● **What needs to be done**:
Check each line of the data for "krasnoludki" and select those that have it.

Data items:
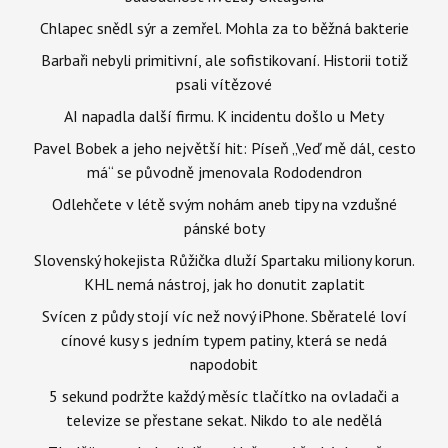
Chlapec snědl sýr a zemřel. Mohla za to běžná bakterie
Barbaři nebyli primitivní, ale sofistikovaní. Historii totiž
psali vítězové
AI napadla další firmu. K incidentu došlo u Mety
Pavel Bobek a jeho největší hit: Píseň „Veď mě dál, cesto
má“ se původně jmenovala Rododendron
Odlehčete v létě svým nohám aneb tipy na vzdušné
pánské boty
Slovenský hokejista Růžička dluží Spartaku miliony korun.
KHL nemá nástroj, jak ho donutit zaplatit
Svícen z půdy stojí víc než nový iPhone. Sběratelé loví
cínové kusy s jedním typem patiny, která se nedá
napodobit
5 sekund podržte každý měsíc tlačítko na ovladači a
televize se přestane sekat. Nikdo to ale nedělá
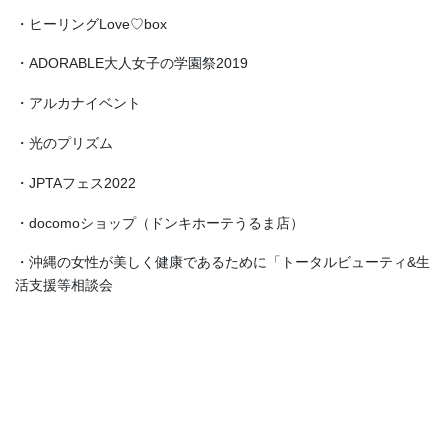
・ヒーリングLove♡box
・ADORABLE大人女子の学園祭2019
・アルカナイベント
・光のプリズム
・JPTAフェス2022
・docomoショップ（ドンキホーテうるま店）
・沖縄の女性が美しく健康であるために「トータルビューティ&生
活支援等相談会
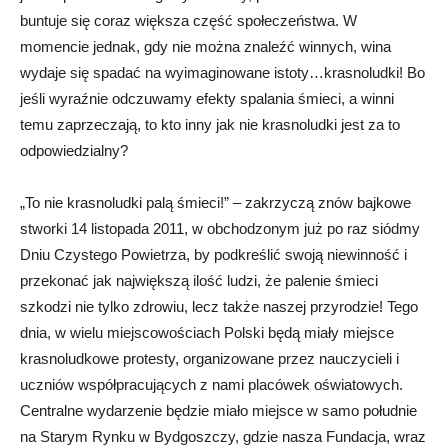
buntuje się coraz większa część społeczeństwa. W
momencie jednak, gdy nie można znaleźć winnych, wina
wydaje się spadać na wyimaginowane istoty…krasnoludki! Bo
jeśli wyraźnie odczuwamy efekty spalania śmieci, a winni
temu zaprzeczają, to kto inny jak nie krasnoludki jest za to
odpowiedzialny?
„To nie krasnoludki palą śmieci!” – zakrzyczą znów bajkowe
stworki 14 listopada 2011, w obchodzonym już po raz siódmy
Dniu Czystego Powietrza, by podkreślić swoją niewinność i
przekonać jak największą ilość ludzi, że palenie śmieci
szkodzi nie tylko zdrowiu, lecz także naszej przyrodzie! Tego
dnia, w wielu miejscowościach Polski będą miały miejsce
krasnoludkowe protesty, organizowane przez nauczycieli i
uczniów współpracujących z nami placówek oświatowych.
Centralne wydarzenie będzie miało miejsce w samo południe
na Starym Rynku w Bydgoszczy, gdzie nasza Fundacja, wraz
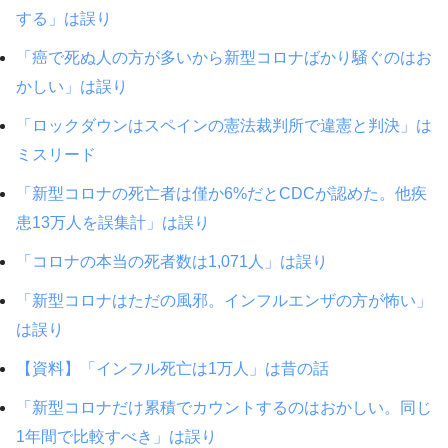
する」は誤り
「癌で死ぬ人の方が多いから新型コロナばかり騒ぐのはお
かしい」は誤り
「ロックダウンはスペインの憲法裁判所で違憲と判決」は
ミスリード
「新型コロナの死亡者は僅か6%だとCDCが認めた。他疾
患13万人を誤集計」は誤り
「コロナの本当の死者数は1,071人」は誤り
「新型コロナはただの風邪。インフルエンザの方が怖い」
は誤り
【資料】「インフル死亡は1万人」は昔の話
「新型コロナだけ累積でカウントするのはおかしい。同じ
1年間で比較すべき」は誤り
==
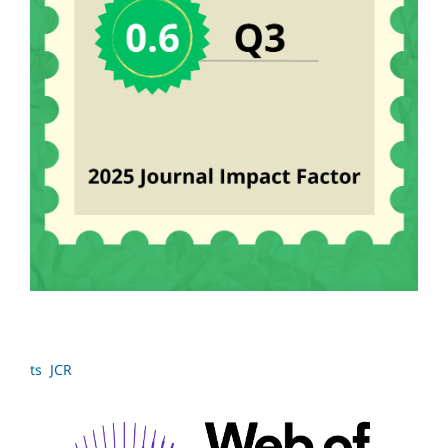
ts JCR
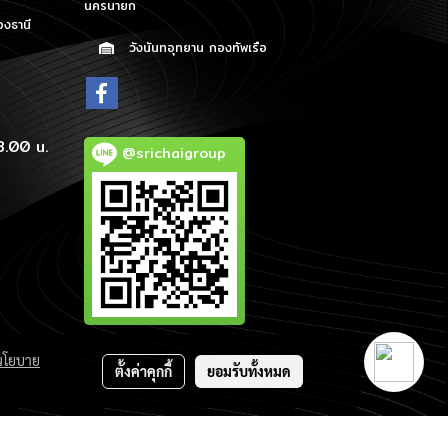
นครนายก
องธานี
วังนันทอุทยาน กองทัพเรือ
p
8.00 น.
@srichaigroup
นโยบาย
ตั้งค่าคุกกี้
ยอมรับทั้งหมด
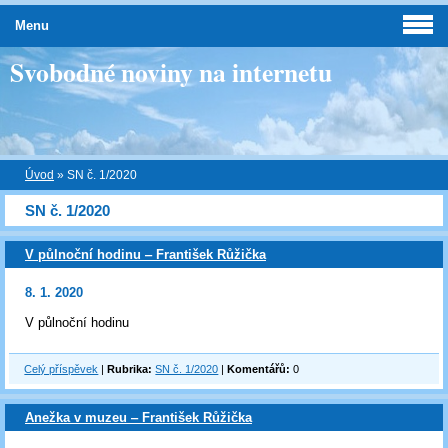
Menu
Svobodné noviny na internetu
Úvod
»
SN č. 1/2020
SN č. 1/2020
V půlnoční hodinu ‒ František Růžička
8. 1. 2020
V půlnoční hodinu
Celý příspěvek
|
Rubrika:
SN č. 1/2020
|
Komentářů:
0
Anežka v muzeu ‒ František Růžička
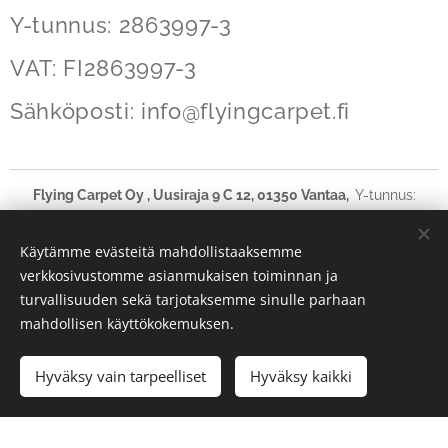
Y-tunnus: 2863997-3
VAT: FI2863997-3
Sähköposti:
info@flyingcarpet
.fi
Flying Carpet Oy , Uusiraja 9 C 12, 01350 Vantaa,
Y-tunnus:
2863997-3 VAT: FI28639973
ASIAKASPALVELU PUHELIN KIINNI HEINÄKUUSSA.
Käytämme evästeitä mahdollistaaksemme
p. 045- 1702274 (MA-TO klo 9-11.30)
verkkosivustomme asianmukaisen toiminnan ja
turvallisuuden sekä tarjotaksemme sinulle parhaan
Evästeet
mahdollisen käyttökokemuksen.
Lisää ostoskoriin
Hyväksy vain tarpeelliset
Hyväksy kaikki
...
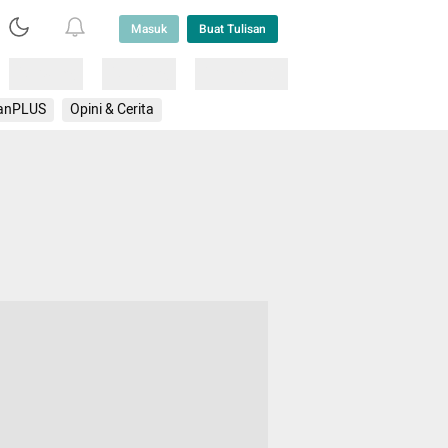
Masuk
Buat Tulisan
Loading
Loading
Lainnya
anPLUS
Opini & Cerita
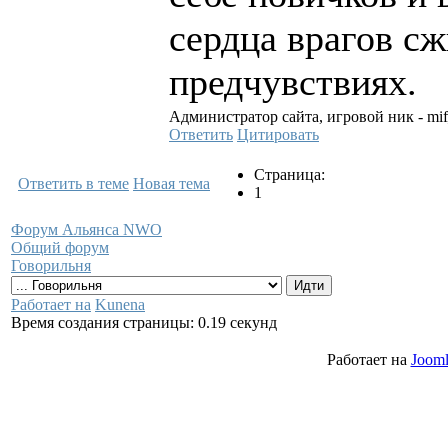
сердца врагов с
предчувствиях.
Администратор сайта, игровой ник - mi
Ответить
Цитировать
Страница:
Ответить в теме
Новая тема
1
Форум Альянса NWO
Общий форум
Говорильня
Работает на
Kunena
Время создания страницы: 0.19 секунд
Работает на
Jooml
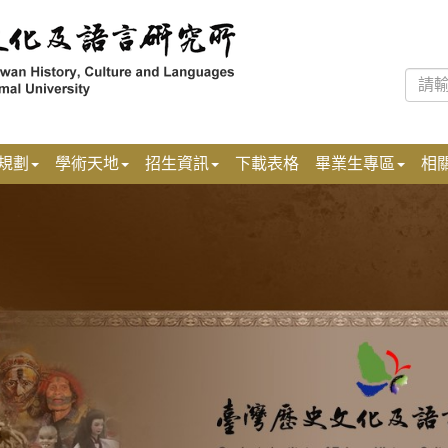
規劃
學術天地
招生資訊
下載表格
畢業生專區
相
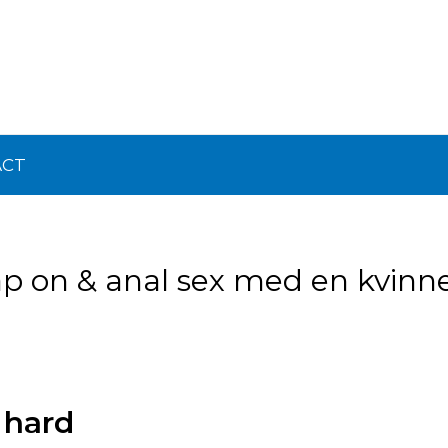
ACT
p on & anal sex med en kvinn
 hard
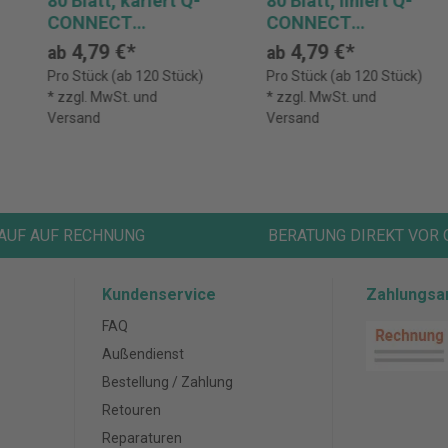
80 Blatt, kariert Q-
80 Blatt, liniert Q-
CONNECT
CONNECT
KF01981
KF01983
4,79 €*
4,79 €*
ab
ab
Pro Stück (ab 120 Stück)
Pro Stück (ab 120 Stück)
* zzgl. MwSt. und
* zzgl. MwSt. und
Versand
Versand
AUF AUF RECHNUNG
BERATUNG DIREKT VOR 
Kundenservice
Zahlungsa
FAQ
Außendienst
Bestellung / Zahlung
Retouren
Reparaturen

● **Exercise answer**:
wydaje się spadać na wyimaginowane istoty…krasnoludki! Bo
temu zaprzeczają, to kto inny jak nie krasnoludki jest za to
„To nie krasnoludki palą śmieci!” – zakrzyczą znów bajkowe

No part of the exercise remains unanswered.